Jun 17, 1999
I am trying to find out if something called "Spontaneous HIV" exists and if so what one can do about it. I was quite skeptical when an immediate family member of mine said she was diagnosed with this disease. She is 21, suffers from depression (like the blues commonly felt in the teenage years not the manic kind), had gotten increasingly more sluggish in years, ate very poorly, and developed strange white spots on the wall of her throat. These spots were found to be an infection by doctors at Kaiser. They did not respond to antibiotics. Further testing was done and we have been written that she has an unusually low white blood count, despite having never been sexually active (we're pretty sure about this), and therfor has something called, "Spontaneous HIV". Her doctor (whom I don't know) says it would also explain her slow metabalism but other in our family also have this. She and I caught all the same colds and viruses (including chicken pocs), but she never suffered worse than me. So, if this condition existed since childhood (to explain a slow metabolism) then wouldn't it have affected her ability to recover from said colds? She says the condition is "chronic immune deficincy disorder", and she'll never recover completely. She says her ailment keeps her from having energy enough to hold a full-time job.
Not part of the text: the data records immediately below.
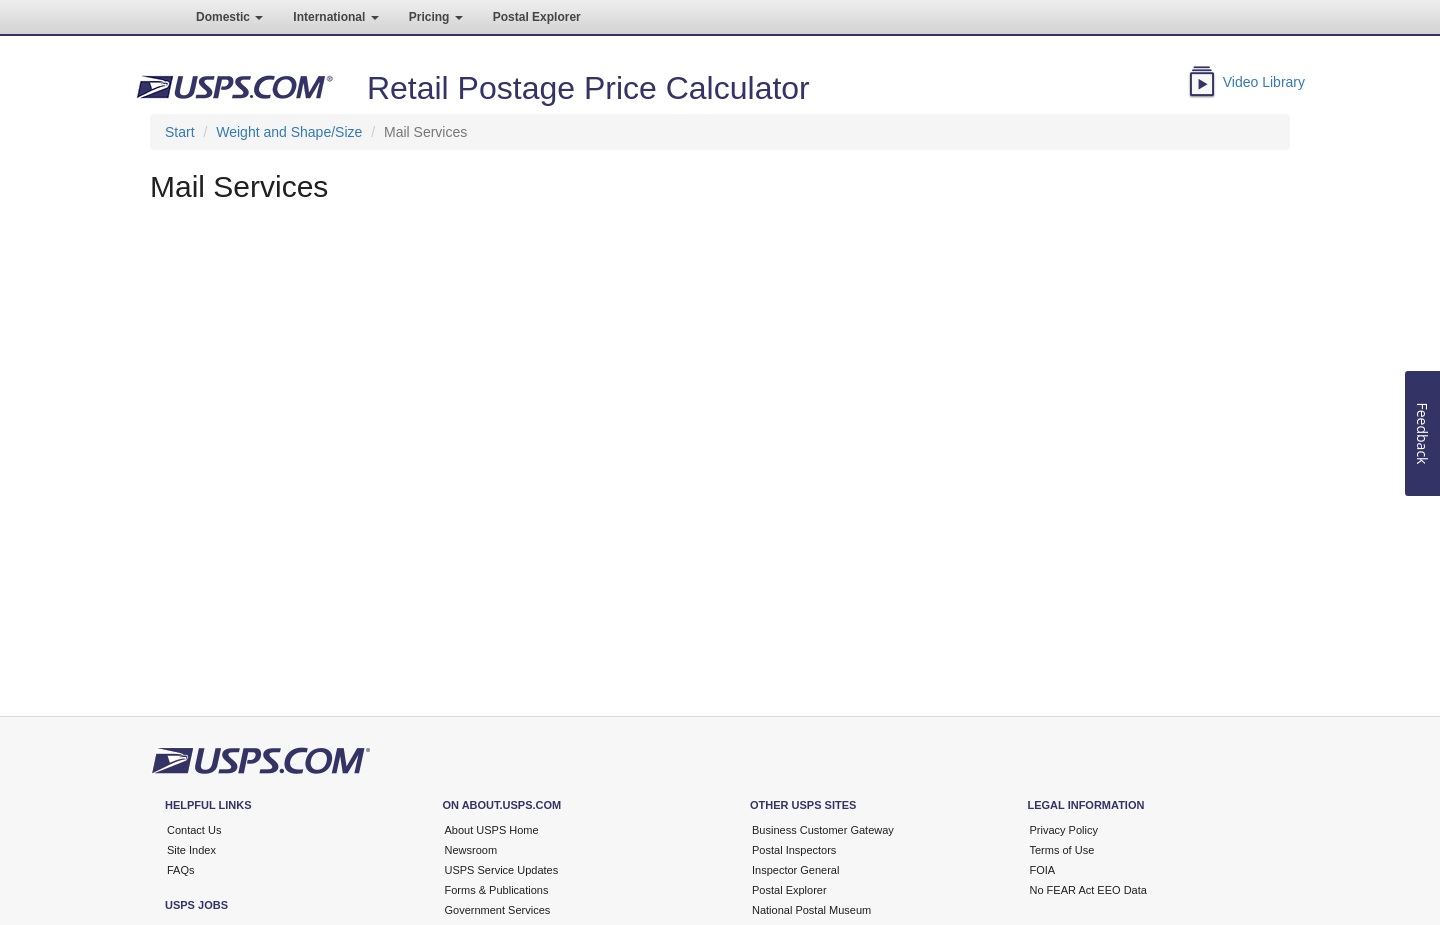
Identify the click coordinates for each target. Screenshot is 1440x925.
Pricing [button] (436, 17)
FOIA (1043, 870)
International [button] (335, 17)
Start (180, 132)
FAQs (181, 870)
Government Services (498, 910)
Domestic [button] (229, 17)
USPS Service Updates (502, 870)
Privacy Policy (1064, 830)
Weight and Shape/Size (289, 132)
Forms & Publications (497, 890)
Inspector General (795, 870)
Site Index (191, 850)
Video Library (1264, 82)
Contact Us (194, 830)
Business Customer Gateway (823, 830)
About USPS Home (492, 830)
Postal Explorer (537, 17)
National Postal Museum (811, 910)
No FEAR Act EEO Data (1088, 890)
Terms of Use (1062, 850)
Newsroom (471, 850)
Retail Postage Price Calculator (588, 88)
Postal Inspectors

One last problem she has is difficult, sometimes bloody, stools but I don't know if that would be related. Is this a real ailment? If so, does it respond to the same kind of treatment as contractual HIV? . Oh, and I apologize for anything that I may have mis-spelled.
Response from Mr. Molaghan
Hello There are immune system disorders that can cause the symptoms you are describing. There is no such thing as "spontaneous HIV". HIV can only be transmitted by sexual contact or contact with infected body fluids. Only those who are infected with HIV can respond to the antiretroviral medication used for HIV and AIDS.